[Records from a data source]
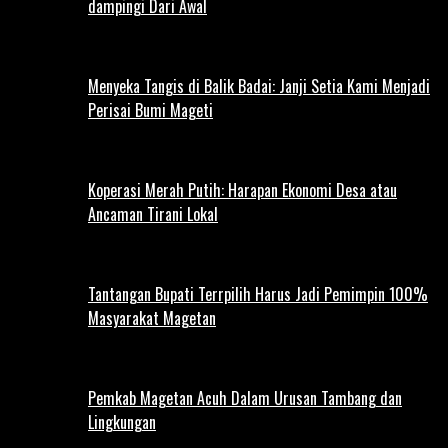
dampingi Dari Awal
Menyeka Tangis di Balik Badai: Janji Setia Kami Menjadi
Perisai Bumi Mageti
Koperasi Merah Putih: Harapan Ekonomi Desa atau
Ancaman Tirani Lokal
Tantangan Bupati Terrpilih Harus Jadi Pemimpin 100%
Masyarakat Magetan
Pemkab Magetan Acuh Dalam Urusan Tambang dan
Lingkungan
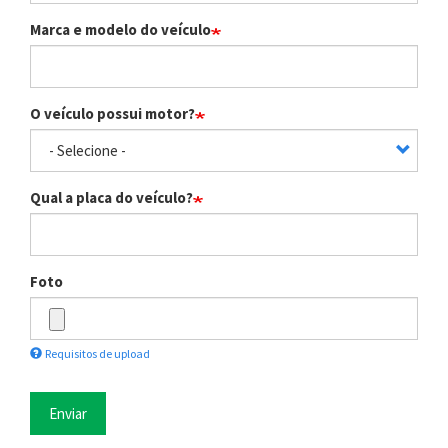
Marca e modelo do veículo
O veículo possui motor?
Qual a placa do veículo?
Foto
Requisitos de upload
Enviar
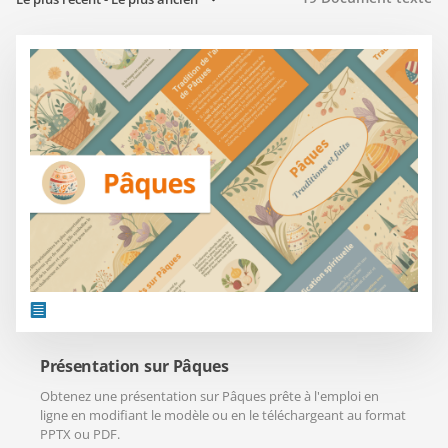
Présentation sur Pâques
Obtenez une présentation sur Pâques prête à l'emploi en
ligne en modifiant le modèle ou en le téléchargeant au format
PPTX ou PDF.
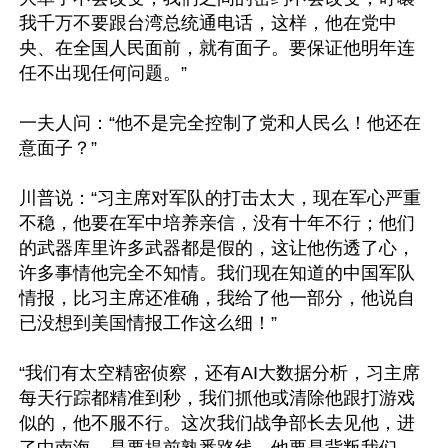
我千万不要跟台湾总统通电话，这样，他在党中
央、在全国人民面前，就有面子。要保证他明年连
任不出现任何问题。”

一夫人问：“他不是完全控制了党和人民么！他还在
意面子？”

川普说：“习主席对军队的打击太大，现在军心严重
不稳，他要在军中培养亲信，没有十年不行；他们
的武器库里许多武器都是假的，这让他伤透了心，
许多事情他完全不知情。我们现在知道的中国军队
情报，比习主席还准确，我给了他一部分，他说自
已没想到美国情报工作这么细！”

“我们有太空精密侦察，还有AI大数据分析，习主席
每天行踪都精准到秒，我们抓他或清除他跟打游戏
似的，他不服不行。这次我们战争部长去见他，进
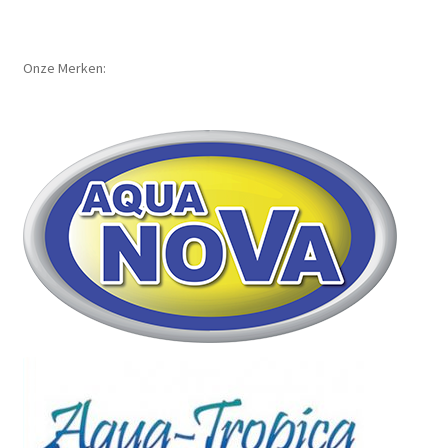
Onze Merken:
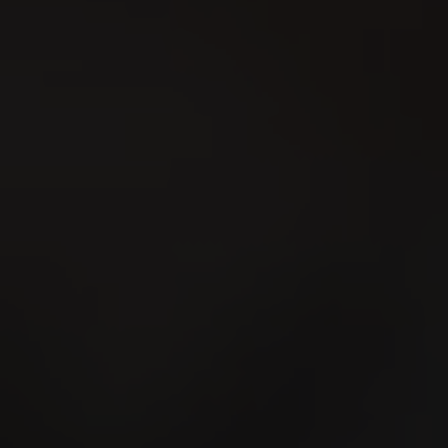
Storie dalla comu
Tante altre storie entusiasmanti
Sigaro Scienz
Produzione
I tuoi filtri
Viaggiare
Galateo
Compagno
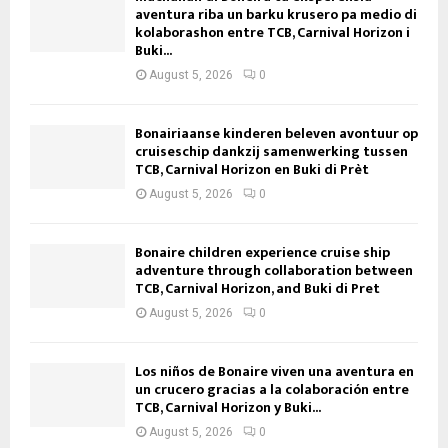
aventura riba un barku krusero pa medio di
kolaborashon entre TCB, Carnival Horizon i
Buki...
August 5, 2026
0
Bonairiaanse kinderen beleven avontuur op
cruiseschip dankzij samenwerking tussen
TCB, Carnival Horizon en Buki di Prèt
August 5, 2026
0
Bonaire children experience cruise ship
adventure through collaboration between
TCB, Carnival Horizon, and Buki di Pret
August 5, 2026
0
Los niños de Bonaire viven una aventura en
un crucero gracias a la colaboración entre
TCB, Carnival Horizon y Buki...
August 5, 2026
0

* **Problem details**
Copy each line from the entries above that has the word "Horizon" in it.

* **Problem solution**
kolaborashon entre TCB, Carnival Horizon i
TCB, Carnival Horizon en Buki di Prèt
TCB, Carnival Horizon, and Buki di Pret
TCB, Carnival Horizon y Buki...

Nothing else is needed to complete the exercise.